Sunday, February 27, 2011

The Other Side

Based on what was originally planned, I would be back in Calgary by now. The thing about life, is that you can plan anything to the finest detail; but there is always possibility that it doesn't turn out the way you initially intended. You can study for hours, memorizing every term and concept, and still end up with a B.

Anyways, an unfortunate event happened last week that caused a family reunion type of thing this weekend. It's so awesome, every time family gets together after having been away for months or years. But the thing is that you always want to gather for the right reasons. But like I said before, we don't control the world; sometimes we try to, but that's just foolish.

I only recall attending one funeral in my life. I was still really young and did not know very much of what was going on and the significance of everything. This time, though, it was much different. I tell people that I have a very large family. When I do, it usually includes all my cousins, my cousins' cousins, and sometimes even my cousins' cousins' cousins. I don't know the proper term for it in English - second cousin or whatever. I don't know everyone as well as I'd like, but you can't win them all.

When we stand in front of death face to face, there is a fear. I think I can speak for almost everyone that the fear is one of uncertainty. Death is the one thing in life that humans cannot rule over. Our minds are powerful enough to do pretty much everything we have ever dreamed of, except conquering death. Death is caused by sin, so there is proof that we are all sinners whether or not we admit it. For me, sitting in that service today, it was so hard not to feel awful or even tear up. Seeing people in such pain is something that has always been something that bothered me. But I'm going to sound and seem very cynical and pessimistic. I don't think we face these situations enough. We see it in movies, we can think about it all we want, but when we're actually there, it's a totally different monster. I'm not saying that it's good to see people leave the earth, but since we don't really think much about this touchy subject, we often don't know how to respond properly, or know what it feels like. Whether someone goes to heaven or hell, that is between them and God; I wouldn't know, and I can only hope it's the former.

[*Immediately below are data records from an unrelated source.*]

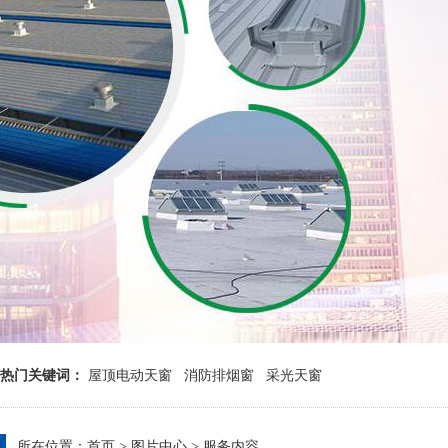
热门关键词：
屋顶电动天窗
消防排烟窗
采光天窗
所在位置：
首页
>
图片中心
>
服务内容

Today, as I sat in that spot in the pew, I kept picturing in my mind God walking side by side with her as he was showing her all the cool things he wanted her to see. Through all the weeping and sorrow, it brought a glimpse of joy to me. Everything that was shared, and all the people that showed up really testifies, not only to her, but in a general sense of how much impact someone has had in this world. Even though there weren't a whole lot, my experiences confirm this 100%. It's too bad I never really get to know people as much as I'd like, because I think there's something to like in every person.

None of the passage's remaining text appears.